4 Steps to Overcoming the Effects of a House Fire


A house fire can be a devastating experience for your whole family and can have an impact on you and other family members that is both physical and emotional. It is likely that after a fire, you are left feeling shaken and in shock. This often means that you are not able to think clearly. As a result, it can be difficult to put your thoughts in order and work out what your next best step should be. This guide is here to help you by outlining the steps you should take after a house fire, so that you can focus on recovering, safe in the knowledge that you have done all you can to begin the process of getting your home back.

  1. Contact Your Insurance Company

As soon as you possibly can, contact your insurance company.
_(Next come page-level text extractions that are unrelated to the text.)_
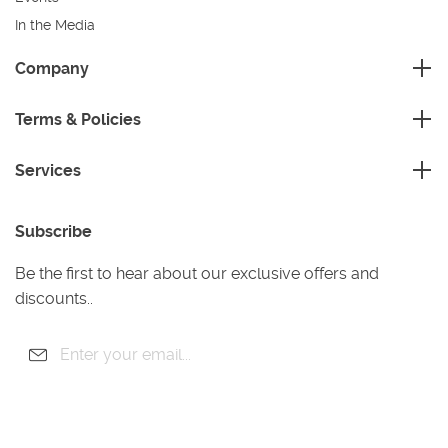
In the Media
Sustainability
Company
FAQ
Master Franchise
Contact Us
Terms & Policies
Area Development Franchise
Terms and Conditions
Working Franchise
Services
Privacy Policy
Company Support
Cleaning
Cookies Policy
Subscribe
Gardening
Handyman
Be the first to hear about our exclusive offers and
Pest Control
discounts..
Junk Removal
Removals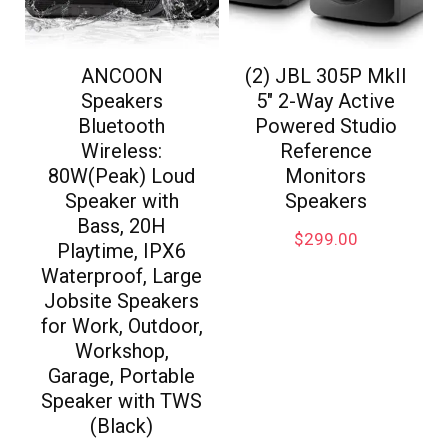
ANCOON
(2) JBL 305P MkII
Speakers
5″ 2-Way Active
Bluetooth
Powered Studio
Wireless:
Reference
80W(Peak) Loud
Monitors
Speaker with
Speakers
Bass, 20H
$
299.00
Playtime, IPX6
Waterproof, Large
Jobsite Speakers
for Work, Outdoor,
Workshop,
Garage, Portable
Speaker with TWS
(Black)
You should not try to clean anything up or move anything from the site until an insurance rep has been and evaluated the situation. Nobody should set foot on the site until a firefighter has cleared your house and marked it as safe. Make sure you take pictures of the damage and tread lightly around the house, doing as much as you can to prevent more damage (e.g. covering a hole in the wall or roof with tarpaulin). Your insurance company will reimburse you for the damages caused by a fire. If you have any deductibles, this will be taken off the settlement – for more information about how home insurance deductibles work, see KBD Insurance.

  1. Find Somewhere Safe to Stay

You now need to find a safe place to stay. Have a conversation with your insurance company and you will find out if they will cover you to stay at a hotel. If that isn’t possible, often people move in to live with relatives while the home repairs are taking place.
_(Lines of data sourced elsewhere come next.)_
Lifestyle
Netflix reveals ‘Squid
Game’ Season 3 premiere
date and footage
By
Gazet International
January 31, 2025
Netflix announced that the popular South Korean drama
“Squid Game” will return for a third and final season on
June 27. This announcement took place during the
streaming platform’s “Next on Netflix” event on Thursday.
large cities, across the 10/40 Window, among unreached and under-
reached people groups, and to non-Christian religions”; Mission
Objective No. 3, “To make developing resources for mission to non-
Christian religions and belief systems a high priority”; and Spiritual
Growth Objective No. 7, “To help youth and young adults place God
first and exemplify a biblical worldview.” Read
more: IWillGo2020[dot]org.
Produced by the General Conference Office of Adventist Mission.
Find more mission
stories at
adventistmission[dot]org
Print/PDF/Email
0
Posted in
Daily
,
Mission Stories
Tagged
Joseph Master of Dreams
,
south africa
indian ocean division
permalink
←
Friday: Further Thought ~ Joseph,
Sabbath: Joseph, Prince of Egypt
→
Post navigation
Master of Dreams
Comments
If you have kids in school you should contact the school and explain the situation. They will be able to give you guidance on what happens in terms of your kids continuing their classes if you have to move out of the district temporarily – most districts are fine with kids doing this for acts of god like a fire.

Make sure you track all your costs with receipts, as your insurance company might allow you to claim some of your expenses back.
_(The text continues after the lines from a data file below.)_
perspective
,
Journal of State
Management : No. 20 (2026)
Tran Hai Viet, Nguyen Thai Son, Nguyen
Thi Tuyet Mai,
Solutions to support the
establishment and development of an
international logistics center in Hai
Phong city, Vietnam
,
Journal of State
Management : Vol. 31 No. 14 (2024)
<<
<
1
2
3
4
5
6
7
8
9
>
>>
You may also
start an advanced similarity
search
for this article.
  1. Allow Time for Emotional Recovery

A home fire can be highly traumatic, so you need to allow yourself some time to heal, and if necessary you should seek counseling if you are finding it particularly troubling. Signs that you need that extra care are if you have some trouble sleeping, concentrating or relating to others after the fire. Try to get your family back to their normal routines as much as possible, and make sure you talk with children about how they are feeling; they will need a bit of guidance to help them process what has happened.

  1. Check the Damages

Your insurance company will want you to make an inventory of everything that you have lost in the fire. If the only way you can do this is by reconstructing a list just through your memory, you might find it helpful to scour through any photos and videos you have, as well as bank records to help you work out how much things cost.

There you are, some top tips to help you through this testing time.